The Red Hill disaster is just one of many instances in which the US military is causing extreme damage to both the environment and the people of Hawaii and throughout the Asia-Pacific region. This summer’s RIMPAC games, the largest maritime commodity exercises in the world, is a prime example of this. Even though RIMPAC’s spokesman assured local Hawaiians that the military would be “good stewards of this environment” and that active efforts would be made to protect training grounds, all of which would prove to be lip service in the end, as the use of live fire, missiles and sonar continued to have adverse effects on have the marine fauna.

Even more alarming are the increasing cases of sexual violence that have accompanied such a military presence. The Hawai’i State Commission on the Status of Women has found that “major events such as RIMPAC pose a significant risk of commercial sexual exploitation of women and girls in Hawaii,” with “Hawaiian Natives, immigrants, and LGBTQ people” being particularly vulnerable to prostitution and sex trafficking.”

While this trend is worrying, it is by no means unique. The Okinawa-based organization Okinawa Women Act Against Military Violence has reached similar conclusions regarding the US military’s role in sexual exploitation. Recorded over 350 sex crimes in their report on US military crimes in Japan after World War II.

About 4,000 miles off the coast of Hawaii in another US-occupied territory, Guam, we can see similar trends of environmental degradation and disregard for Native American livelihoods by the US military. Despite ongoing efforts by indigenous activists on the island to demilitarize the island and seek alternative political statuses (full independence among them) the Department of Defense has made it clear that it will continue to use Guam for its own political agenda, regardless of the negative impact. The NDAA 2023 has earmarked around $1 billion for the integration of an air and missile defense infrastructure on the island. Additionally, Construction started last month for live-fire training sites and support facilities in close proximity to the North Guam Lens Aquifer, the island’s main source of drinking water – a staggering sign of the damage that events at Red Hill may cause.
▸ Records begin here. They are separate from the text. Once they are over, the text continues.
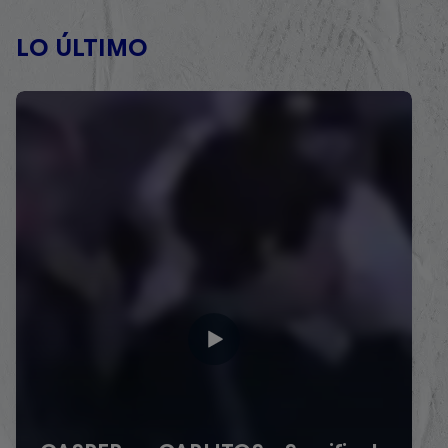
LO ÚLTIMO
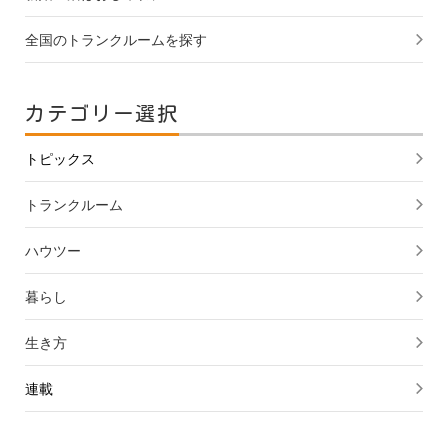
全国のトランクルームを探す
カテゴリー選択
トピックス
トランクルーム
ハウツー
暮らし
生き方
連載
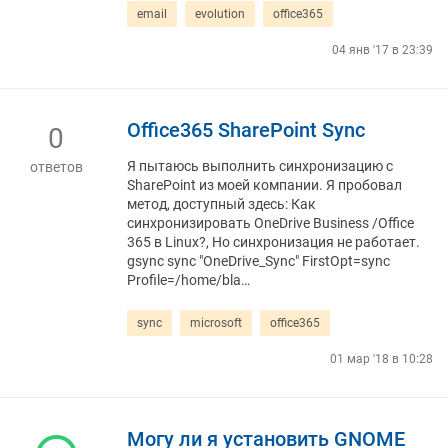
email
evolution
office365
04 янв '17 в 23:39
Office365 SharePoint Sync
0
Я пытаюсь выполнить синхронизацию с
ответов
SharePoint из моей компании. Я пробовал
метод, доступный здесь: Как
синхронизировать OneDrive Business /Office
365 в Linux?, Но синхронизация не работает.
gsync sync "OneDrive_Sync" FirstOpt=sync
Profile=/home/bla…
sync
microsoft
office365
01 мар '18 в 10:28
Могу ли я установить GNOME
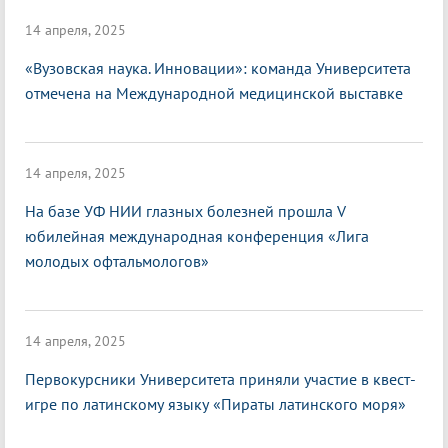
14 апреля, 2025
«Вузовская наука. Инновации»: команда Университета
отмечена на Международной медицинской выставке
14 апреля, 2025
На базе УФ НИИ глазных болезней прошла V
юбилейная международная конференция «Лига
молодых офтальмологов»
14 апреля, 2025
Первокурсники Университета приняли участие в квест-
игре по латинскому языку «Пираты латинского моря»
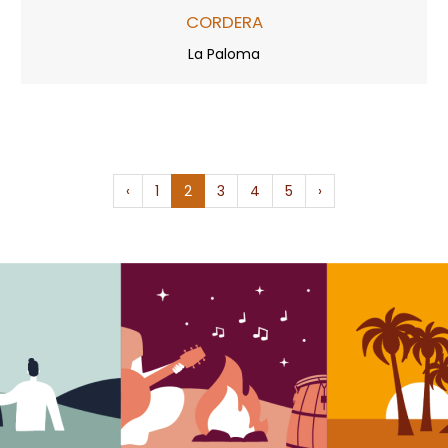
CORDERA
La Paloma
‹
1
2
3
4
5
›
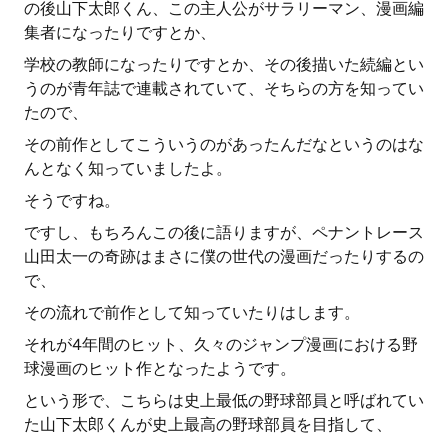
の後山下太郎くん、この主人公がサラリーマン、漫画編
集者になったりですとか、
学校の教師になったりですとか、その後描いた続編とい
うのが青年誌で連載されていて、そちらの方を知ってい
たので、
その前作としてこういうのがあったんだなというのはな
んとなく知っていましたよ。
そうですね。
ですし、もちろんこの後に語りますが、ペナントレース
山田太一の奇跡はまさに僕の世代の漫画だったりするの
で、
その流れで前作として知っていたりはします。
それが4年間のヒット、久々のジャンプ漫画における野
球漫画のヒット作となったようです。
という形で、こちらは史上最低の野球部員と呼ばれてい
た山下太郎くんが史上最高の野球部員を目指して、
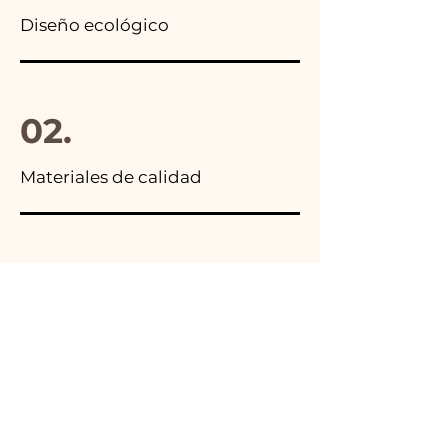
Diseño ecológico
02.
Materiales de calidad
03.
Hecho en Italia
04.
The construction project in Guam, which will uproot some 200 hectares of forest that is home to numerous endangered species, is ironically part of a Agreement between the US and Japanese governments to move 5,000 Marines from Okinawa to Guam in response to anti-militarist protests in Okinawa. While this is a win for Okinawa residents and organizers, the battle is definitely not over as the US military has made it clear that it will put its own interests ahead of the health and well-being of the local population, wherever it goes goes. Major General Dennis Larsen even states that Guam “is not Okinawa” and that “here we can do whatever we want and make huge investments without fear of being thrown out…” The United Nations got through the treatment of the Chamorro in Guam criticized the US, citing the lack of “free, prior and informed consent” to military expansion efforts.

The US military has ignored the voices of the people affected and the international community for long enough. It is time for progressives to raise our voices and call for demilitarization so the people of Hawaii, Guam, Okinawa and elsewhere can live free from the environmental and human destruction imposed by the US military.